Une plante à fleurs (végétal chlorophyllien) est organisée en trois grands organes végétatifs qui assurent sa vie fixée : la racine (organe souterrain de fixation et d'absorption), la tige (organe aérien de soutien et de conduction) et la feuille (organe aérien des échanges avec l'air et de la synthèse de matière organique).
Selon les espèces, l'ensemble des racines d'une plante (appelé système racinaire) peut prendre plusieurs formes.

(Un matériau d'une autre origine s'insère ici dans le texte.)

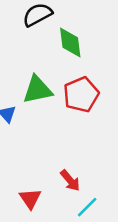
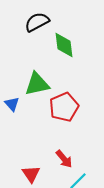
red pentagon: (81, 95) -> (64, 107), moved

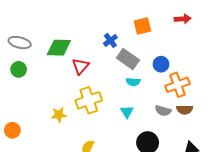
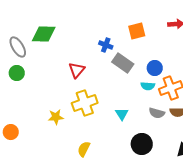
blue cross: (110, 40) -> (106, 45), turned -32
gray ellipse: (20, 43) -> (18, 47), turned 45
green diamond: (59, 48) -> (44, 34), moved
cyan semicircle: (133, 82) -> (148, 86), moved

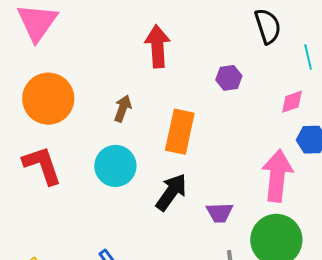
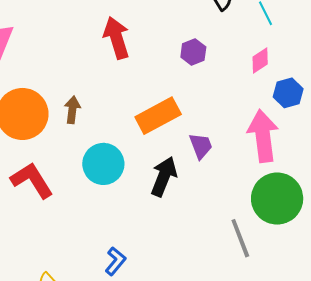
brown arrow: (123, 108) -> (72, 110), moved
orange rectangle: (180, 132) -> (158, 116), turned 63
purple trapezoid: (220, 213) -> (201, 146), moved, turned -96

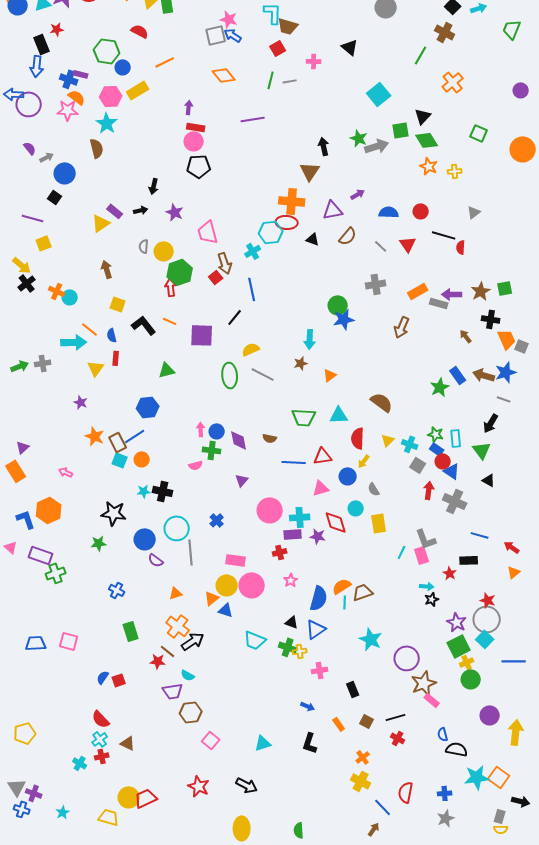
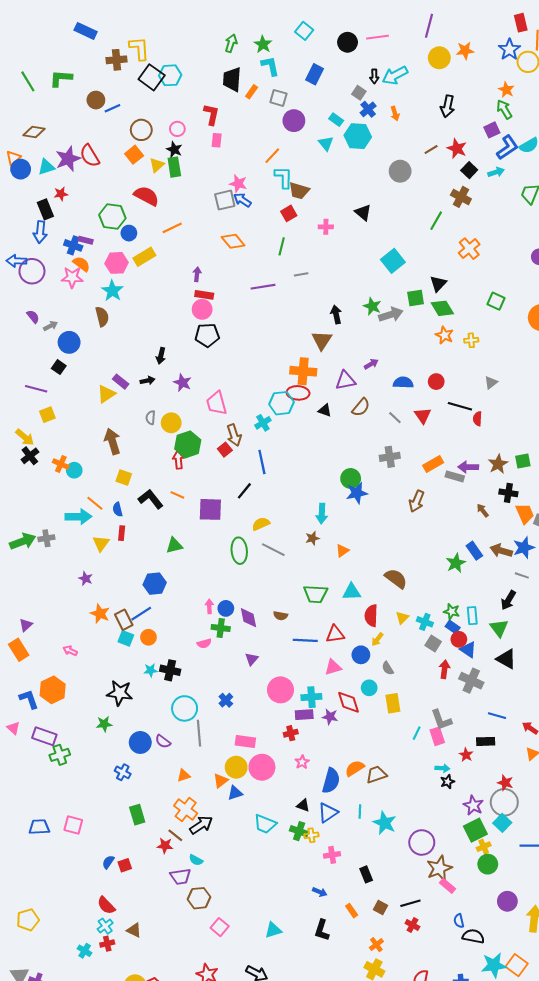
red semicircle: (140, 31) -> (146, 196), size x1.4
gray line: (290, 81) -> (301, 274), moved
brown arrow: (107, 269) -> (112, 441), size x1.4
green arrow: (20, 366) -> (23, 541), size x1.4
black triangle: (489, 480) -> (506, 659), size x1.5
blue circle: (145, 539) -> (140, 742), moved
cyan line: (345, 602) -> (360, 812), moved
blue triangle: (226, 610) -> (235, 793), turned -35

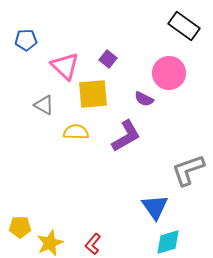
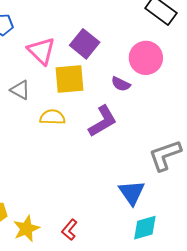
purple square: (108, 59) -> (85, 44), size x1.6

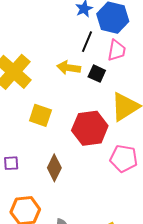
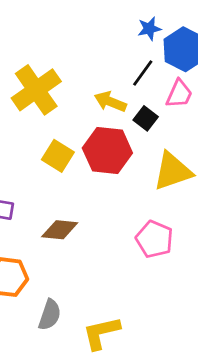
red hexagon: (90, 128) -> (107, 151), moved
brown diamond: (54, 168) -> (60, 230), turned 56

| Type de système racinaire | Description | Exemple |
|---|---|---|
| Pivotant | Une racine principale (le pivot), verticale et bien développée, dont partent des racines secondaires plus fines | Carotte, haricot, chêne |
| Fasciculé | Touffe de racines de taille à peu près semblable, sans racine principale dominante, partant toutes de la base de la tige | Graminées (maïs, blé, gazon) |
| Adventif | Racines qui naissent directement sur la tige, à des nœuds situés au-dessus du sol, en plus du système racinaire d'origine | Maïs (racines-échasses), bananier |
| Crampon | Petites racines courtes qui servent uniquement à fixer la tige sur un support (mur, tronc), sans rôle d'absorption important | Lierre |
Une racine jeune présente, de son extrémité vers la base, une coiffe protectrice, une zone de croissance, puis une zone pilifère couverte de fins poils absorbants (prolongements unicellulaires de l'épiderme qui augmentent considérablement la surface de contact avec le sol). En coupe transversale, la racine montre, de l'extérieur vers l'intérieur, un épiderme, une écorce (parenchyme cortical) puis, au centre, des tissus conducteurs disposés en faisceaux qui se prolongent dans toute la plante.

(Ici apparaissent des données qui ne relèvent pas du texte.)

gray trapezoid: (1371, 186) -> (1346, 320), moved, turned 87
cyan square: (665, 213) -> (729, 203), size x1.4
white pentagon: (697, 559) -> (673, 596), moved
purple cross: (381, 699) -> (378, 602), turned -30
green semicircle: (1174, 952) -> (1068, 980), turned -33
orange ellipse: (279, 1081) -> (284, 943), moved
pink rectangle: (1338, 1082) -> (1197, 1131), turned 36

| Type de tige | Description | Exemple |
|---|---|---|
| Ligneuse | Tige dure, rigide, recouverte d'écorce, qui s'épaissit d'année en année (bois) | Manguier, arbre en général |
| Herbacée | Tige souple, verte, tendre, non lignifiée, qui meurt souvent en fin de cycle | Haricot, tomate |
| Rhizome | Tige souterraine, horizontale, qui accumule des réserves et porte des racines et des bourgeons | Gingembre, chiendent |
En coupe transversale, la tige présente, comme la racine, un épiderme externe, une écorce puis des tissus conducteurs organisés en faisceaux (souvent disposés en cercle chez les plantes à fleurs), assurant la circulation des sèves et la rigidité de l'organe.
Une feuille typique comprend un limbe (partie plate et élargie, siège principal des échanges et de la photosynthèse), un pétiole (tige courte reliant le limbe à la tige) et des nervures (prolongements des faisceaux conducteurs de la tige qui parcourent le limbe et assurent la distribution de la sève).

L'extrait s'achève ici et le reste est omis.